# Extra Example: Parquet Data with Intake Catalog

This notebook demonstrates the basic workflow of loading tabular data (Parquet format) using Intake catalogs.

## Key Learning Points:

1. **Loading Parquet data through Intake catalogs**
2. **Basic difference between Pandas and Dask DataFrames**
3. **When to use Dask for larger datasets**

## Important Notes:

- Intake provides unified access to different data formats
- Pandas DataFrames: Load entire dataset into memory
- Dask DataFrames: Lazy loading, suitable for large datasets
- Both can be accessed through the same catalog interface

In [None]:
import intake

# Load catalog
catalog = intake.open_catalog('../catalogs/station_intake_catalog.yaml')
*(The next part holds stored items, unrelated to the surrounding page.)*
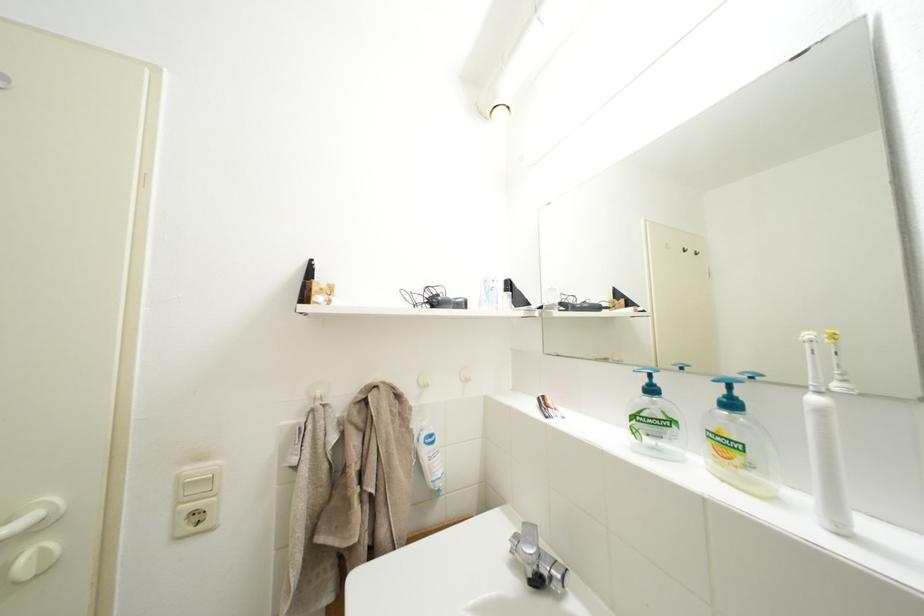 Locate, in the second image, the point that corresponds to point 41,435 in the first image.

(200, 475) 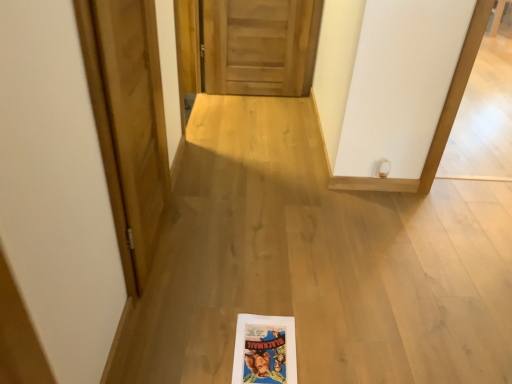 Locate an element on the screen. The image size is (512, 384). unoccupied area behind wooden door at left, the second door viewed from the right is located at coordinates pyautogui.click(x=205, y=193). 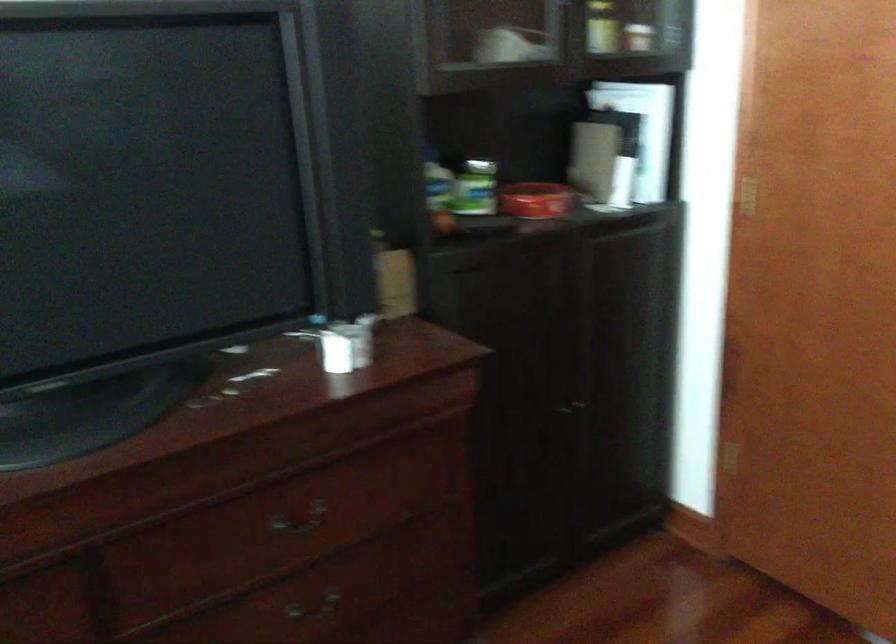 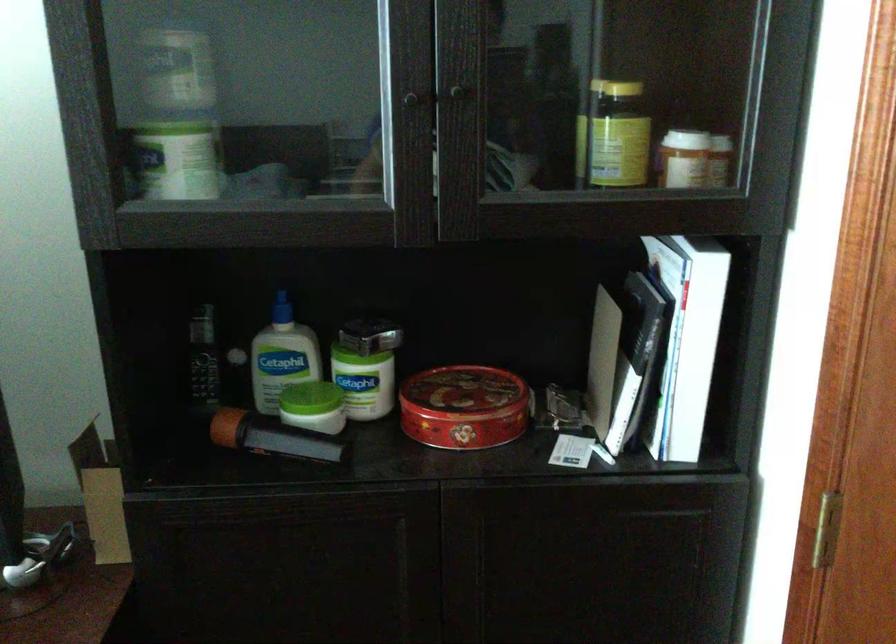 Locate, in the second image, the point that corresponds to pixel 675 249 in the first image.

(707, 554)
# Explore available datasets
print("📁 Available datasets:")
for name in catalog:
    print(f"  • {name}")

print(f"\n📊 Total datasets: {len(list(catalog))}")

In [None]:
# Method 1: Load as Pandas DataFrame (loads entire dataset into memory)
print("Loading data as Pandas DataFrame...")
df = catalog.nyc_taxi_sample.read()

print(f"\nDataset Information:")
print(f"- Shape: {df.shape}")
print(f"- Total rows: {len(df):,}")
print(f"- Total columns: {len(df.columns)}")
print(f"- Memory usage: {df.memory_usage(deep=True).sum() / 1024**2:.2f} MB")

print(f"\nColumns: {list(df.columns)}")

# Show first few rows
print("\nFirst 5 rows:")
df.head()

In [None]:
# Method 2: Load as Dask DataFrame (lazy loading for larger datasets)
print("Loading data as Dask DataFrame...")
ddf = catalog.nyc_taxi_sample.to_dask()

print(f"\nDataset Information:")
print(f"- Number of partitions: {ddf.npartitions}")
print(f"- Total columns: {len(ddf.columns)}")
print(f"- Estimated memory usage: {ddf.memory_usage(deep=True).sum().compute() / 1024**2:.2f} MB")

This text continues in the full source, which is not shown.